• MATERIAL SUPPLIED:
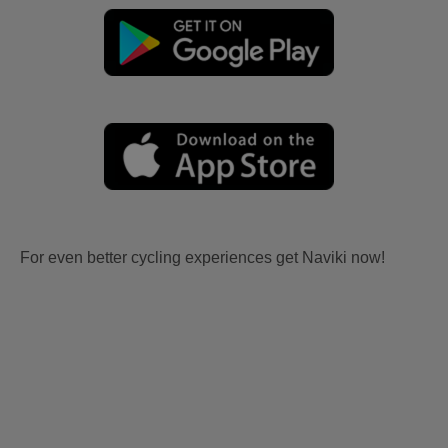
For even better cycling experiences get Naviki now!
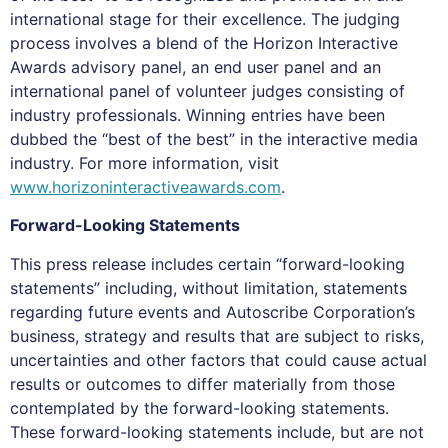
international stage for their excellence. The judging
process involves a blend of the Horizon Interactive
Awards advisory panel, an end user panel and an
international panel of volunteer judges consisting of
industry professionals. Winning entries have been
dubbed the “best of the best” in the interactive media
industry. For more information, visit
www.horizoninteractiveawards.com
.
Forward-Looking Statements
This press release includes certain “forward-looking
statements” including, without limitation, statements
regarding future events and Autoscribe Corporation’s
business, strategy and results that are subject to risks,
uncertainties and other factors that could cause actual
results or outcomes to differ materially from those
contemplated by the forward-looking statements.
These forward-looking statements include, but are not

• TRY IT: Take the entries above and return only the lines from the one with "industry professionals. Winning" to the one with "This press release", both included, unchanged.

• EXERCISE OUTPUT:
industry professionals. Winning entries have been
dubbed the “best of the best” in the interactive media
industry. For more information, visit
www.horizoninteractiveawards.com
.
Forward-Looking Statements
This press release includes certain “forward-looking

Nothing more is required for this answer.